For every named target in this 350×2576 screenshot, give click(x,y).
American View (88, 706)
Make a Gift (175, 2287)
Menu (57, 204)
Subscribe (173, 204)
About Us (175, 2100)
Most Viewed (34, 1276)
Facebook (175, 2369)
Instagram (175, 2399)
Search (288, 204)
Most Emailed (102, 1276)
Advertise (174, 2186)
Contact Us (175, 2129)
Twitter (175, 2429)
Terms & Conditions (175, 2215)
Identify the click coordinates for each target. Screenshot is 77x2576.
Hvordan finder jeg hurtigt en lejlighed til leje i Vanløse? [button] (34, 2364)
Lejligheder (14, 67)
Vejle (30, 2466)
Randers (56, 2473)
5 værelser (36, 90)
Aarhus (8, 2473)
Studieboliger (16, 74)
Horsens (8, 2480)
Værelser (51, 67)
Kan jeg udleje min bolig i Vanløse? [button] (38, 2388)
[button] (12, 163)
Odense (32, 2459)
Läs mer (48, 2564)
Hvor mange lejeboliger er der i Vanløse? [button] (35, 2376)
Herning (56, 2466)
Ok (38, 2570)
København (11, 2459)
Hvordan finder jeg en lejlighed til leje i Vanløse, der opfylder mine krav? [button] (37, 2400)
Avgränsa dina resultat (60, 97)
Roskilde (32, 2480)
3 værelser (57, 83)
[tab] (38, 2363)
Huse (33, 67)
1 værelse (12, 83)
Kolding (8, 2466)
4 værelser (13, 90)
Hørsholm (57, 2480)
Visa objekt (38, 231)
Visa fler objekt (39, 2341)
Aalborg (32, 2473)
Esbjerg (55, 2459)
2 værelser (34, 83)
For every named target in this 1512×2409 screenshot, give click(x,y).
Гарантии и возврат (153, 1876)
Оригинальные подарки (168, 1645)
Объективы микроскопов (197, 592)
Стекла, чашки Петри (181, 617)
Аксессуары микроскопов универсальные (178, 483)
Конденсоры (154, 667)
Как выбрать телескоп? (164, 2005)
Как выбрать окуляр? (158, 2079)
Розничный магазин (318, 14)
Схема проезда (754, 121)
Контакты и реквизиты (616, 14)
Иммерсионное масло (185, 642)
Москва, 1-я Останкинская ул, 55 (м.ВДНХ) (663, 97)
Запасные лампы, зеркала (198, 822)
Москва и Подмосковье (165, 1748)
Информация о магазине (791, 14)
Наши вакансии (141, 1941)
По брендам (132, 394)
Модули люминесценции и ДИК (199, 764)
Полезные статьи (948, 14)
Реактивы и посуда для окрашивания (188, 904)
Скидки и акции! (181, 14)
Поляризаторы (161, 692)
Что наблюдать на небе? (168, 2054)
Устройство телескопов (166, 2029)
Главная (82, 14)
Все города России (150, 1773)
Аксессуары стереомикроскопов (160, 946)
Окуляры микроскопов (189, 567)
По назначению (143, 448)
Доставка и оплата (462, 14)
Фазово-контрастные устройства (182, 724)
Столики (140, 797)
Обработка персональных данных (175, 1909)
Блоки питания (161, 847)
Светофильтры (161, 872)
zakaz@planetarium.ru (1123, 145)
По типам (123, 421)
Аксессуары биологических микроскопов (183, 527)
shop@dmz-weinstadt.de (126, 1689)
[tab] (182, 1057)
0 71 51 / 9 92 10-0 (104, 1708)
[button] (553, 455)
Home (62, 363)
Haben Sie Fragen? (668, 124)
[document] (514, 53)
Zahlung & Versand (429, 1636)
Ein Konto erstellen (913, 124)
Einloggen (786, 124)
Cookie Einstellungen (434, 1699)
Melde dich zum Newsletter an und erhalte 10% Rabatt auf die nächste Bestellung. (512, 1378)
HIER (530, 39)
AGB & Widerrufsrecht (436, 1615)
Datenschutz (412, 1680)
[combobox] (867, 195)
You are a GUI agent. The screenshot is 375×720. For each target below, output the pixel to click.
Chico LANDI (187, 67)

========================================

**Action item:**
Exactly as written, please transcribe the lines from the start of the records above to the line that holds "1 værelse (12, 83)", both ends included.

**Your response:**
For every named target in this 350×2576 screenshot, give click(x,y).
American View (88, 706)
Make a Gift (175, 2287)
Menu (57, 204)
Subscribe (173, 204)
About Us (175, 2100)
Most Viewed (34, 1276)
Facebook (175, 2369)
Instagram (175, 2399)
Search (288, 204)
Most Emailed (102, 1276)
Advertise (174, 2186)
Contact Us (175, 2129)
Twitter (175, 2429)
Terms & Conditions (175, 2215)
Identify the click coordinates for each target. Screenshot is 77x2576.
Hvordan finder jeg hurtigt en lejlighed til leje i Vanløse? [button] (34, 2364)
Lejligheder (14, 67)
Vejle (30, 2466)
Randers (56, 2473)
5 værelser (36, 90)
Aarhus (8, 2473)
Studieboliger (16, 74)
Horsens (8, 2480)
Værelser (51, 67)
Kan jeg udleje min bolig i Vanløse? [button] (38, 2388)
[button] (12, 163)
Odense (32, 2459)
Läs mer (48, 2564)
Hvor mange lejeboliger er der i Vanløse? [button] (35, 2376)
Herning (56, 2466)
Ok (38, 2570)
København (11, 2459)
Hvordan finder jeg en lejlighed til leje i Vanløse, der opfylder mine krav? [button] (37, 2400)
Avgränsa dina resultat (60, 97)
Roskilde (32, 2480)
3 værelser (57, 83)
[tab] (38, 2363)
Huse (33, 67)
1 værelse (12, 83)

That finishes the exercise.